Ensuring every stock class has two different income streams is one of the major strategies for success on Awakino Station. Story and photos by Victoria Rutherford.
It’s a long-term game farming a high-country station, but if there’s one thing Dan Devine doesn’t like, it’s losing.
“We’re trying to stay ahead of the game as much as we possibly can,” he says, “hence trialling things and looking at old ways and reinventing them.”
Dan and partner Jasmine Mathisen have been steadily building production on Awakino near Kurow, North Otago over the past six years. They have two daughters Ava (5) and Ida (1).
Dan says they’re constantly thinking, changing, and trying to keep ahead of everybody else.
“We don’t want to be in the bottom bloody 50% of the farmers, we want to be in the top 20%… I hate losing. It really annoys me.”
One of the major strategies they have employed is ensuring every stock class has two different income streams. Every stock class on the place was scrutinised when they took over. The station now winters almost double the stock units it did when they arrived – 24,000su split between sheep (50%), beef (25%) and deer (25%).

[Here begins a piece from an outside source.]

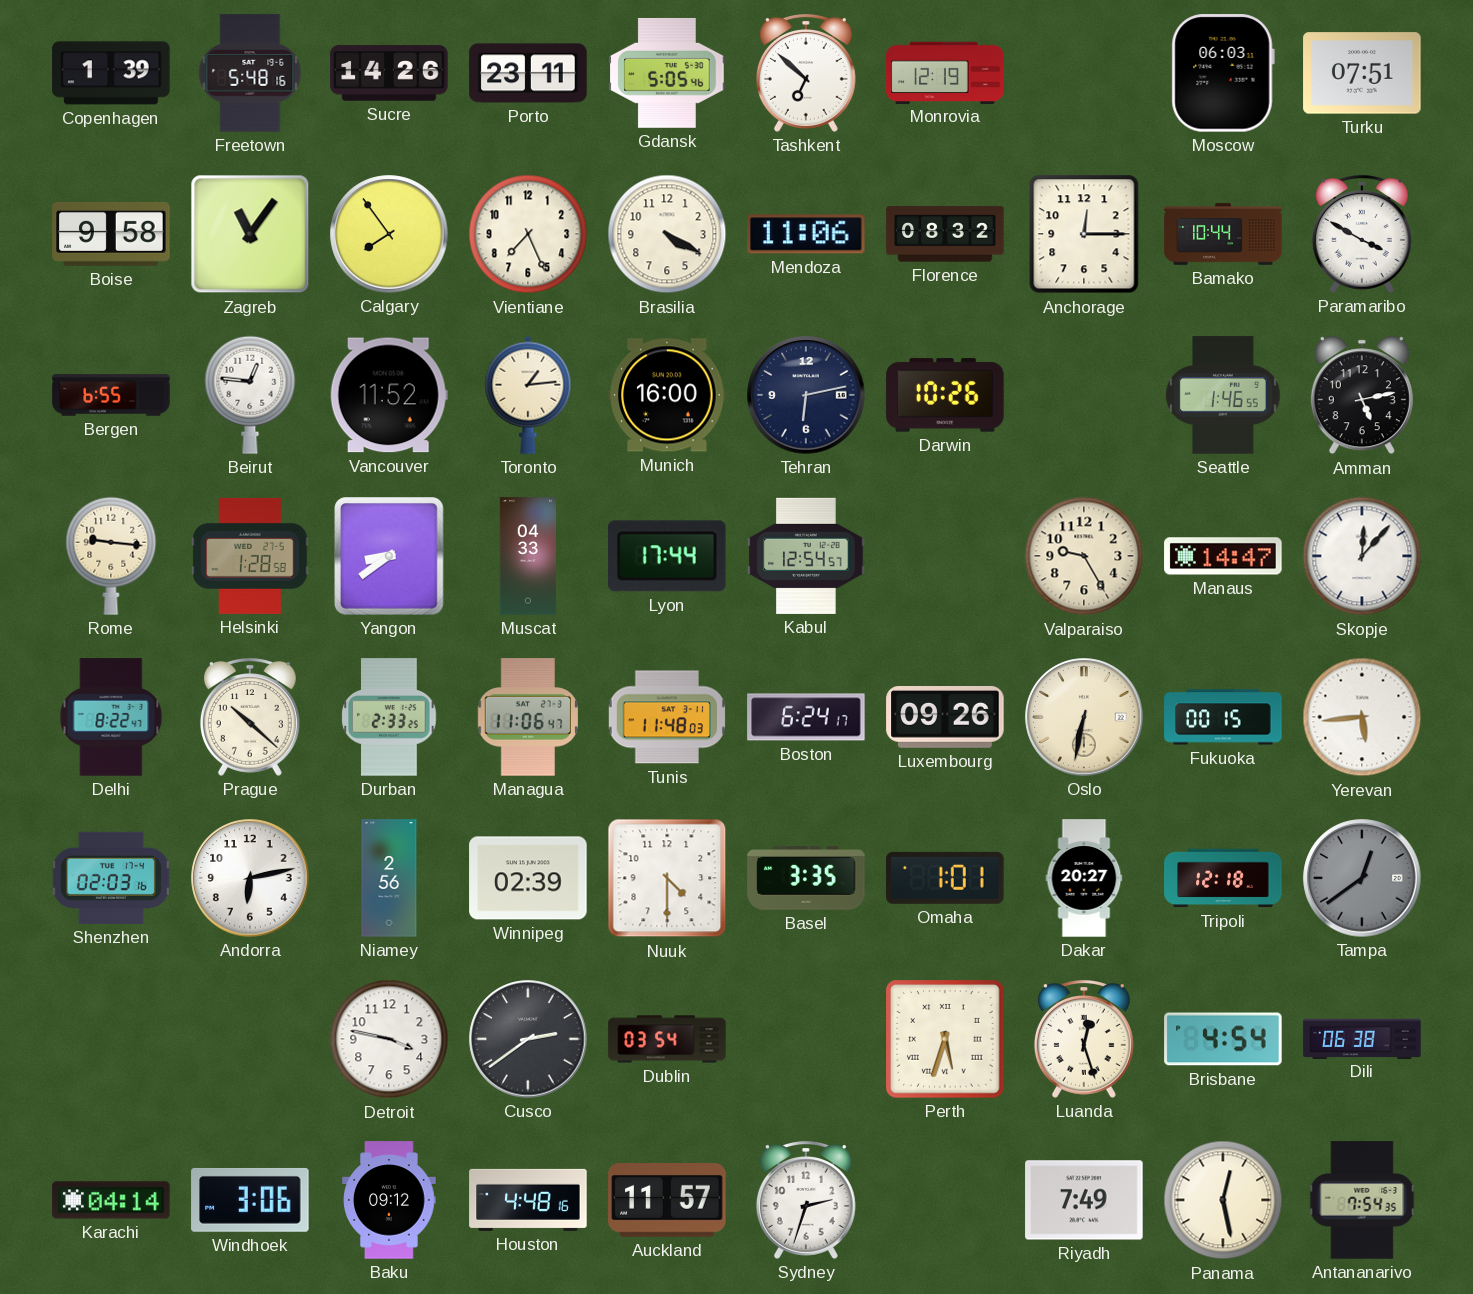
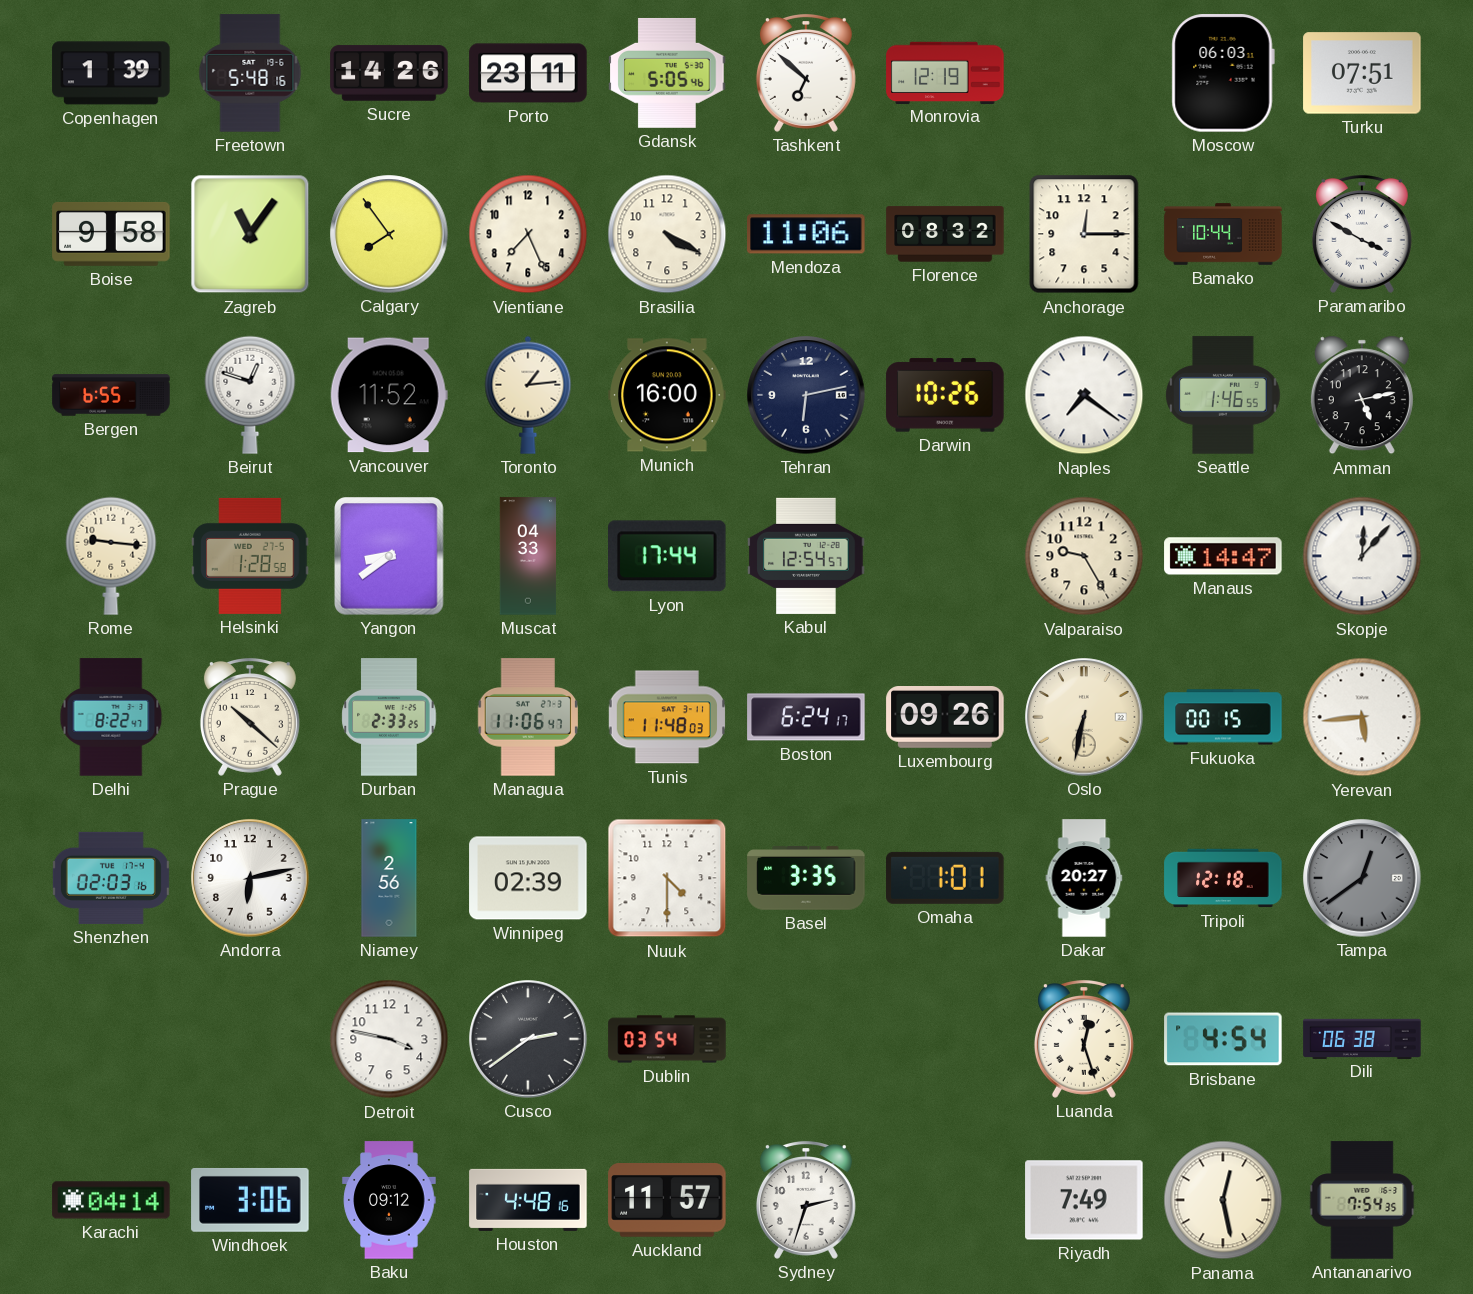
Beirut: 12:46 -> 12:48
Naples: none -> 7:21
Perth: 5:33 -> none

“We’ve worked hard on trying to guarantee an income stream through every month of the year,” Dan says.
“We’ve diversified out to secure this, instead of relying on one period of the year where we’re rich and the rest of the time we’re broke.”
Dan is quick to credit the previous managers for laying the foundations needed for the station to up its potential.
“We’ve been lucky,” Dan says. “It was all there ready to go, it just needed someone to push the production at the other end.”
Family-owned since 1986 when it was bought by Dan’s grandfather Tom Fraser, a Dunedin businessman who dreamed of owning a high country station.
Dan is the first family member to farm Awakino. Climate heavily influences the way they farm – hot, dry summers and cold winters are expected.
“One of our biggest drivers is farming to the season that we have,” Dan says.
“We can go from having 800mm of rainfall one year to 350mm the next year. The variability makes it challenging to farm.”
Having multiple stock classes offers options when dealing with high-country climatic scenarios. “Flexibility around the seasons is probably one of the biggest things we had to build into the programme.”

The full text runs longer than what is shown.